Appraising the electrocatalytic performance of beta-cyclodextrin embellished supramolecular recognition system for pernicious food colorants

Abstract

The current research presents the evaluation of supramolecular proficiency of the designed platform for electrocatalytic determination of pernicious food colorants, amaranth and fast green. The approach involving surface modification of glassy carbon electrode with beta cyclodextrin decorated strontium ferrite reduced graphene oxide nanocomposite (SFrGO-βCD) to ensure fast and reversible electro-oxidation of hydroxyl groups of the colorant molecules. The synergy between SF and rGO facilitated the sensor with enhanced surface area and conductivity through faradic redox reaction. Tremendous decrease in the obtained values of peak separation potential and impedance as manifested in CV and EIS analysis, enabled by electrostatic interactions between surface functionalities of rGO and βCD has resulted in the significant augmentation of sensitivity. The value of charge transfer coefficient, number of electrons involved, nature of electron transport process at electrode electrolyte interface during the analysis of electrochemical detection were explored through CV experiments.
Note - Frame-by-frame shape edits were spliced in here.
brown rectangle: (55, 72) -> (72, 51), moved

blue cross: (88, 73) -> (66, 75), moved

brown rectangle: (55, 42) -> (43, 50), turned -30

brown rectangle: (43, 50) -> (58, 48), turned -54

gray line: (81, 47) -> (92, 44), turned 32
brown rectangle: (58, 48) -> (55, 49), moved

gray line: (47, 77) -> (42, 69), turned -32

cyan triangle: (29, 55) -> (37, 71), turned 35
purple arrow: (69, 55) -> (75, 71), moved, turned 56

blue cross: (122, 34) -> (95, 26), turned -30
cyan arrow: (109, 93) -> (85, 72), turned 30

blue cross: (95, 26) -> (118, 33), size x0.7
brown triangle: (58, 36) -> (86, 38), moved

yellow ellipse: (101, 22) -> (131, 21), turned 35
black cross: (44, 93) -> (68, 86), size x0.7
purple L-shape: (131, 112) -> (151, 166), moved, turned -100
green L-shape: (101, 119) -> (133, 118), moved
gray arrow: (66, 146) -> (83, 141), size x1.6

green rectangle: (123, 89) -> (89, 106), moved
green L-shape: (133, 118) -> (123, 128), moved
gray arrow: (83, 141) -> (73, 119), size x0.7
Food samples analysis (without spiking) utilizing screen printed electrode manifested the sensor as portable device for real time monitoring. Outstanding detection limit (0.022 nM for amaranth and 0.051 nM for fast green), excellent regenerability (Relative standard deviation less than 3%) and apparent recovery rate (above 90%) of the modified electrode presented a colossal potential for the development of sustainable and commercially competitive electrochemical sensor in food sector.